Sur le vif - Mercredi 02.09.20 - 08.15h
L'école doit enseigner le tragique de l'Histoire. Ni plus, ni moins. Elle doit présenter aux élèves le monde, tel qu'il est, et non tel qu'il devrait être, en fonction des désirs idéologiques des différents enseignants.
Elle doit aussi dire le monde, tel qu'il fut. Cela s'appelle l'Histoire. Passionnante entreprise intellectuelle : reconstituer une époque, dans sa totalité, politique, économique, scientifique, culturelle, littéraire, musicale. Cette époque jamais ne doit être jugée sur le plan moral, mais appréciée avec les outils de l'analyse historique. C'est une ascèse, qui exige connaissance et distance.

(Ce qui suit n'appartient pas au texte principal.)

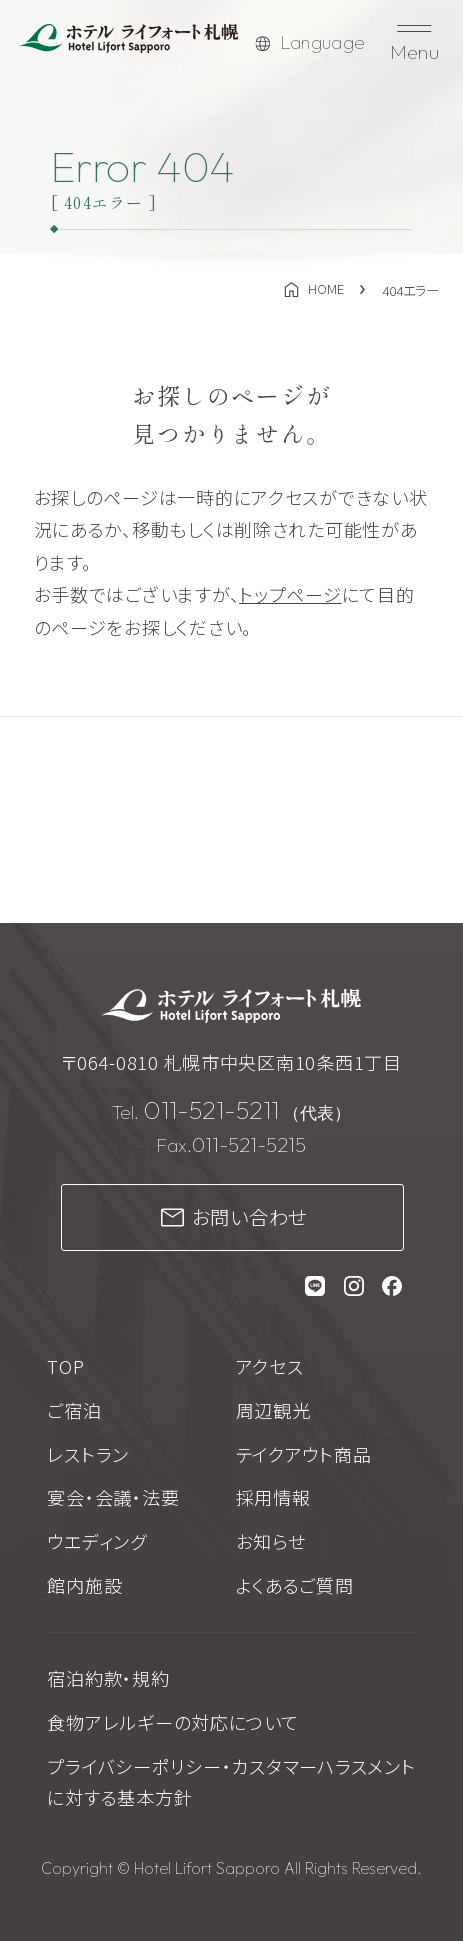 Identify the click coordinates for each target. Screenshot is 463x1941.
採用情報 (273, 1497)
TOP (65, 1366)
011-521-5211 (211, 1110)
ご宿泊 (74, 1410)
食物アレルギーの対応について (172, 1722)
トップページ (290, 594)
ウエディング (96, 1541)
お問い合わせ (250, 1217)
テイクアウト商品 (304, 1454)
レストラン (88, 1454)
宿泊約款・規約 (108, 1678)
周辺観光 (273, 1410)
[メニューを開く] (415, 43)
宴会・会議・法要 (113, 1497)
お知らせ (271, 1541)
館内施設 (84, 1585)
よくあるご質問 (295, 1585)
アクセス (270, 1366)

Aux élèves, rien ne doit être caché. Il faut dire les choses, telles qu'elles furent. Les guerres, il s'agit, en tâchant de prendre exemple sur Thucydide, dans sa Guerre du Péloponnèse, de les expliquer froidement, analytiquement, sans passion, en fonction de leurs causes réelles (économiques, bien souvent). Cela implique de lire les textes du moment, dans la langue, d'en dégager la part d'intoxication ou de propagande, de demeurer critiques face aux sources.

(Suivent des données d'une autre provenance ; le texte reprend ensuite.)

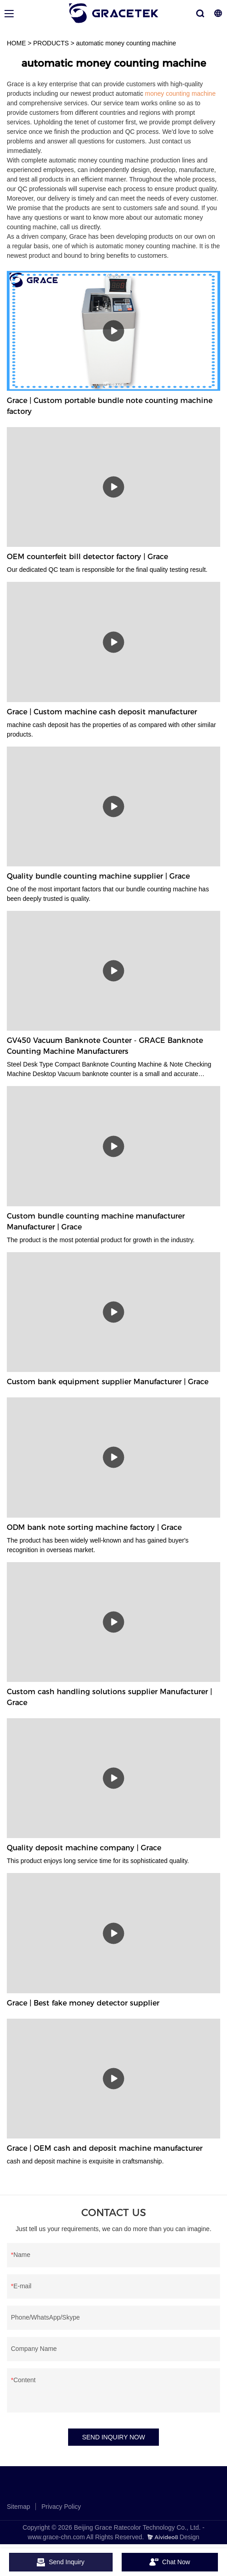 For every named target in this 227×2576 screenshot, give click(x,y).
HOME (16, 43)
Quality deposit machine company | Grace (84, 1848)
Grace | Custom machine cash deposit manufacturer (102, 712)
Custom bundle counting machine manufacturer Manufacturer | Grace (96, 1221)
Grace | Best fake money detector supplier (83, 2003)
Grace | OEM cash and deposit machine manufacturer (104, 2148)
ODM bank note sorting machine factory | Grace (94, 1527)
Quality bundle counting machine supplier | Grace (98, 876)
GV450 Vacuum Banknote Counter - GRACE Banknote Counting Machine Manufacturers (105, 1046)
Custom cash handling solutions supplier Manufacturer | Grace (109, 1697)
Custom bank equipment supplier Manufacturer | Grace (107, 1381)
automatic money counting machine (126, 43)
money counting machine (180, 93)
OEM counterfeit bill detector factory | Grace (87, 556)
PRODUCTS (51, 43)
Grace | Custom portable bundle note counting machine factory (109, 406)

Cette attitude de scepticisme constitue, en Histoire, une hygiène de la pensée. Autrement nourrissante, sur le plan intellectuel, que le jugement moral a posteriori, l'anachronisme des rustres.
Car le rustre ne réfléchit pas. Il déboulonne. Faisant cela, il croit s'affranchir. En vérité, il s'entrave. Il s'enferme dans son jugement anachronique. Il s'incarcère dans la morale. Croyant ouvrir les yeux sur le passé, il se rend aveugle à la complexe vérité du monde.